Если религия характерна для детства человечества, то, переходя к зрелому периоду своего развития, оно может обойтись без религиозных верований. Если религия представляет собой общечеловеческий навязчивый невроз, соответствующий детскому неврозу, коренящемуся в эдиповом комплексе, то в период своего взросления человечество может перейти на новую стадию развития, точно так же как со временем ребенок проходит свой эдипов комплекс и находит иные, не родительские объекты любви и привязанности. С психоаналитической точки зрения, отход от религии в зрелом возрасте человечества является таким же естественным процессом, как и ее возникновение в период общечеловеческого инфантилизма.
Фрейд не был столь наивным, чтобы не понимать, что религия как социальный феномен не исчерпывается целиком и полностью теми аналогиями типа невроза навязчивости и иллюзии, к каким он прибегал.

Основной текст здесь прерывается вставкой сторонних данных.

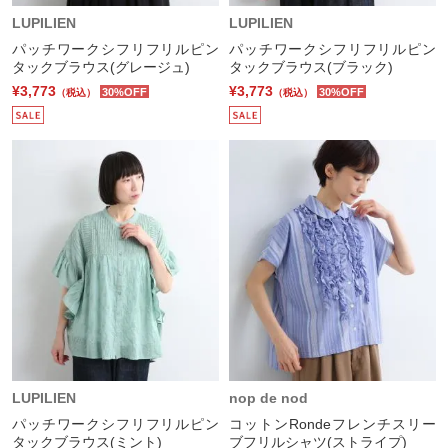
LUPILIEN
LUPILIEN
パッチワークシフリフリルピン
パッチワークシフリフリルピン
タックブラウス(グレージュ)
タックブラウス(ブラック)
¥3,773
¥3,773
30%OFF
30%OFF
（税込）
（税込）
LUPILIEN
nop de nod
パッチワークシフリフリルピン
コットンRondeフレンチスリー
タックブラウス(ミント)
ブフリルシャツ(ストライプ)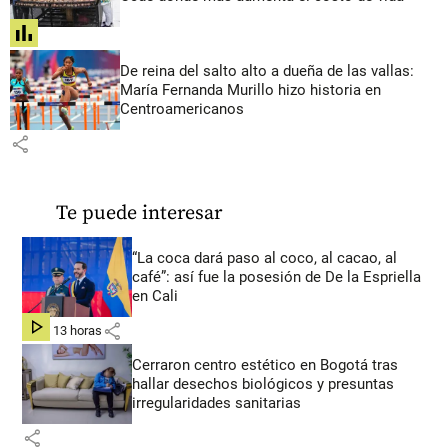
share
De reina del salto alto a dueña de las vallas:
María Fernanda Murillo hizo historia en
Centroamericanos
share
Te puede interesar
“La coca dará paso al coco, al cacao, al
café”: así fue la posesión de De la Espriella
en Cali
share
hace 13 horas
Cerraron centro estético en Bogotá tras
hallar desechos biológicos y presuntas
irregularidades sanitarias
share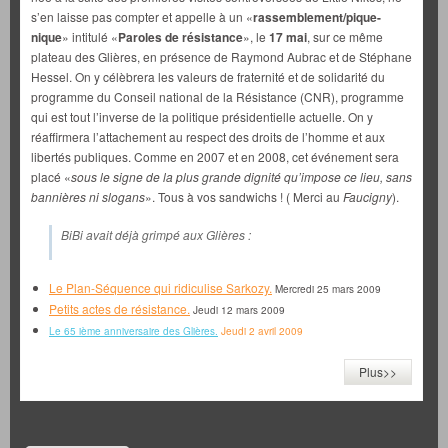
s’en laisse pas compter et appelle à un «
rassemblement/pique-
nique
» intitulé «
Paroles de résistance
», le
17 mai
, sur ce même
plateau des Glières, en présence de Raymond Aubrac et de Stéphane
Hessel. On y célèbrera les valeurs de fraternité et de solidarité du
programme du Conseil national de la Résistance (CNR), programme
qui est tout l’inverse de la politique présidentielle actuelle. On y
réaffirmera l’attachement au respect des droits de l’homme et aux
libertés publiques. Comme en 2007 et en 2008, cet événement sera
placé «
sous le signe de la plus grande dignité qu’impose ce lieu, sans
bannières ni slogans
». Tous à vos sandwichs ! ( Merci au
Faucigny
).
BiBi avait déjà grimpé aux Glières :
Le Plan-Séquence qui ridiculise Sarkozy.
Mercredi 25 mars 2009
Petits actes de résistance.
Jeudi 12 mars 2009
Le 65 ième anniversaire des Glières.
Jeudi 2 avril 2009
Plus>>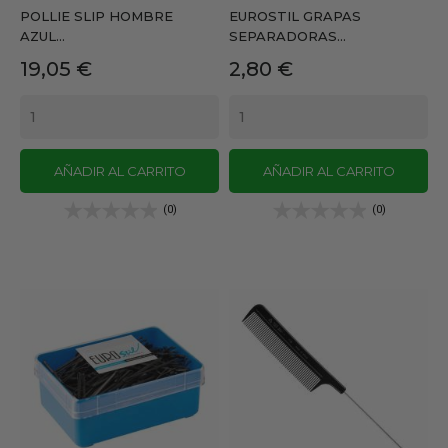
POLLIE SLIP HOMBRE
EUROSTIL GRAPAS
AZUL...
SEPARADORAS...
Precio
Precio
19,05 €
2,80 €
AÑADIR AL CARRITO
AÑADIR AL CARRITO
(0)
(0)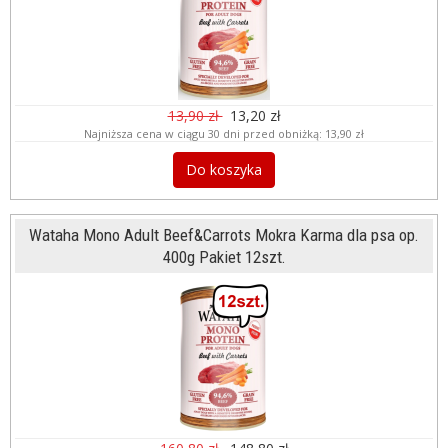
13,90 zł
13,20 zł
Najniższa cena w ciągu 30 dni przed obniżką:
13,90 zł
Do koszyka
Wataha Mono Adult Beef&Carrots Mokra Karma dla psa op.
400g Pakiet 12szt.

Он сам недвусмысленно писал о том, что индивидуальная патология не представляется нам никакой полной аналогией. Однако основатель психоанализа придерживался того взгляда, что признание исторической ценности религиозных верований не обесценивает его рекомендаций по исключению религии из арсенала человеческой культуры и замене ее наукой, основанной на разуме.
Но возникает вопрос: не является ли упование на науку и разум также своего рода иллюзией? Тем более что некоторые авторы, включая тех, кто придерживался психоаналитических идей, поднимали этот вопрос. В частности, швейцарский пастор Оскар Пфистер, опубликовавший статью «Иллюзия будущего», в которой высказал мысль, согласно которой именно ставка на науку является не чем иным, как иллюзией.
Фрейд не уклонился от ответа на данный вопрос. Действительно – и психоаналитическая практика наглядно демонстрирует это, – бессознательные влечения человека чаще всего берут верх над его сознанием, разумом, интеллектом, свидетельствуя тем самым об их слабости перед натиском человеческих страстей. Но Фрейд придерживается оптимизма относительно будущего человечества, поскольку голос интеллекта хотя и тих, но все же добивается своего положения в жизни. Подобная мировоззренческая позиция как нельзя лучше совпадала с терапевтической деятельностью основателя психоанализа, отраженной в известной максиме: «Там, где было Оно, должно стоять Я».